* _What you should do_
Please copy every line with the string "Verpackung" from the entries below.

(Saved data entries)
========

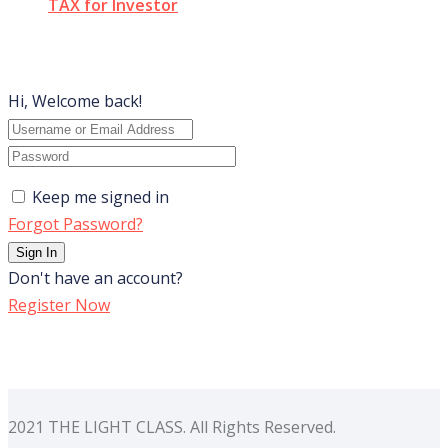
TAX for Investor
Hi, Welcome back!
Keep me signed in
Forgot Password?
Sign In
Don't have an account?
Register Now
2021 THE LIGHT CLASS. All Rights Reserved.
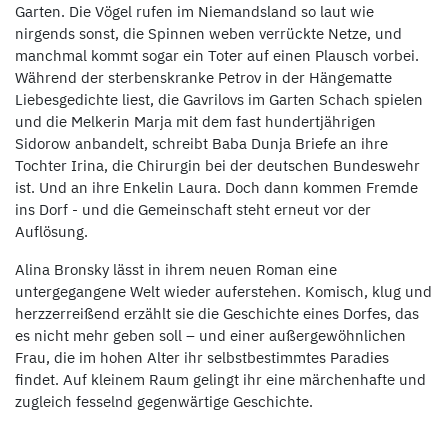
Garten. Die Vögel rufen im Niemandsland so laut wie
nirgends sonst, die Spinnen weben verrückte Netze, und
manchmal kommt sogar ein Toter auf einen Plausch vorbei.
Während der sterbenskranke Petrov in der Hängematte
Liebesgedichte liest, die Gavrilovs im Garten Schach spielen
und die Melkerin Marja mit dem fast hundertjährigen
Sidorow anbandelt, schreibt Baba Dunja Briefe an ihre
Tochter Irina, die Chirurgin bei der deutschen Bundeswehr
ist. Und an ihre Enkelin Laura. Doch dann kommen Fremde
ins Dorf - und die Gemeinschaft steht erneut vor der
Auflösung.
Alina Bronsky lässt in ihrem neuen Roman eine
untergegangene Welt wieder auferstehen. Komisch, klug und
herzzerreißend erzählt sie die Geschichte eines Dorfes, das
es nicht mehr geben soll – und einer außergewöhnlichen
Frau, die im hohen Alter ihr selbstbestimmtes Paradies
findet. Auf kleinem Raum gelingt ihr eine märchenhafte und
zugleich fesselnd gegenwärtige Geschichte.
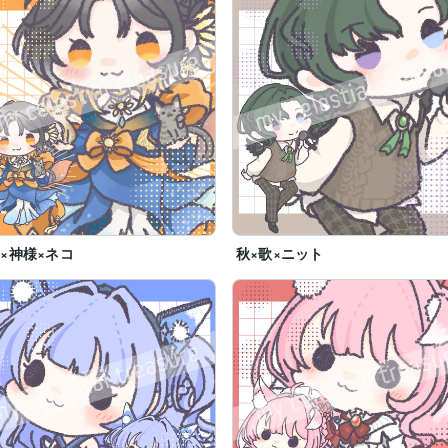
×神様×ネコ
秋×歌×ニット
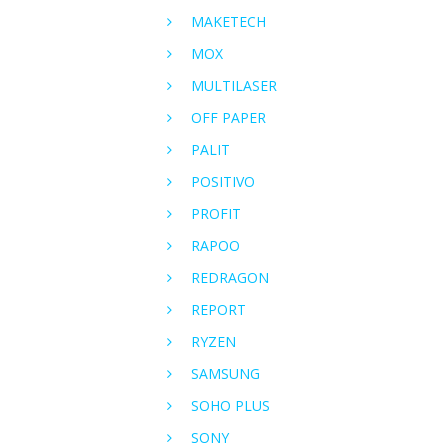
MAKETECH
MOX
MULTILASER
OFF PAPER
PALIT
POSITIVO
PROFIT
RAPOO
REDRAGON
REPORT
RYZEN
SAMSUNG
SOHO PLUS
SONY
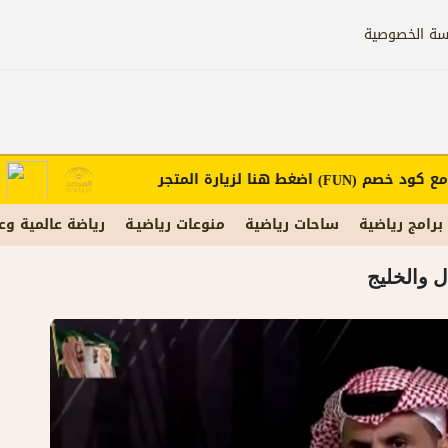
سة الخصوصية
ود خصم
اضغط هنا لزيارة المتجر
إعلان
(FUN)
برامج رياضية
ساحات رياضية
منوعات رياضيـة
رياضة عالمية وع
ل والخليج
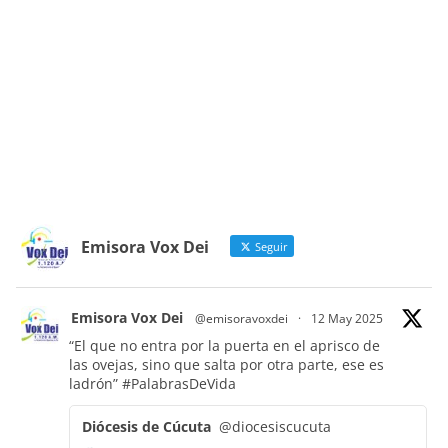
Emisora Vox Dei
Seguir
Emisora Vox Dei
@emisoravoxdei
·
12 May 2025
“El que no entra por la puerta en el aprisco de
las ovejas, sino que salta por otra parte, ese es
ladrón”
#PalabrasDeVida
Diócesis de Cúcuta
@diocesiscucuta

========

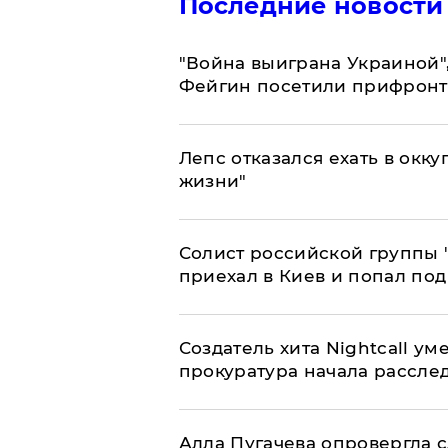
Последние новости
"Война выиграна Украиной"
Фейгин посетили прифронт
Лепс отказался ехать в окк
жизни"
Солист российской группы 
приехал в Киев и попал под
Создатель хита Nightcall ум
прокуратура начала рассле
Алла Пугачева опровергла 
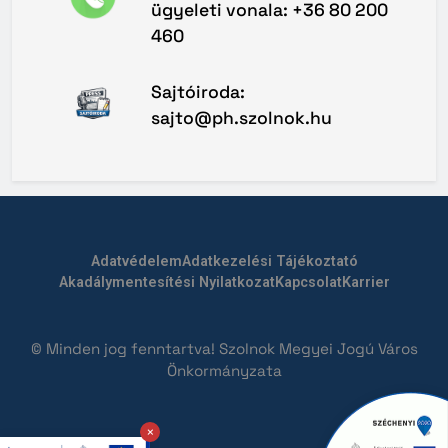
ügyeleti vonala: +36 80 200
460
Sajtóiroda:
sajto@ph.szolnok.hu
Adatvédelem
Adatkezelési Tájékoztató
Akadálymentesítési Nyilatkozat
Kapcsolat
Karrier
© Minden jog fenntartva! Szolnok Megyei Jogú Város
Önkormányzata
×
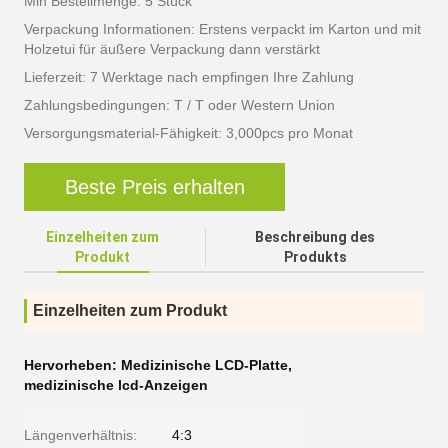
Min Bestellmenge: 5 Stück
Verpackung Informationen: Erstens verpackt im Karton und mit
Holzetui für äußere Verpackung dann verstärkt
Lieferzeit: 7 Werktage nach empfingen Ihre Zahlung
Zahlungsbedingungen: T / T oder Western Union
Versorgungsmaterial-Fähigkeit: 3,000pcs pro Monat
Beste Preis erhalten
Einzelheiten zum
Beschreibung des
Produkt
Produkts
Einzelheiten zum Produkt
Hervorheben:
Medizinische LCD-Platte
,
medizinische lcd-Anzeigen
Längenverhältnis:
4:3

========

* _Solution to the problem_
Verpackung Informationen: Erstens verpackt im Karton und mit
Holzetui für äußere Verpackung dann verstärkt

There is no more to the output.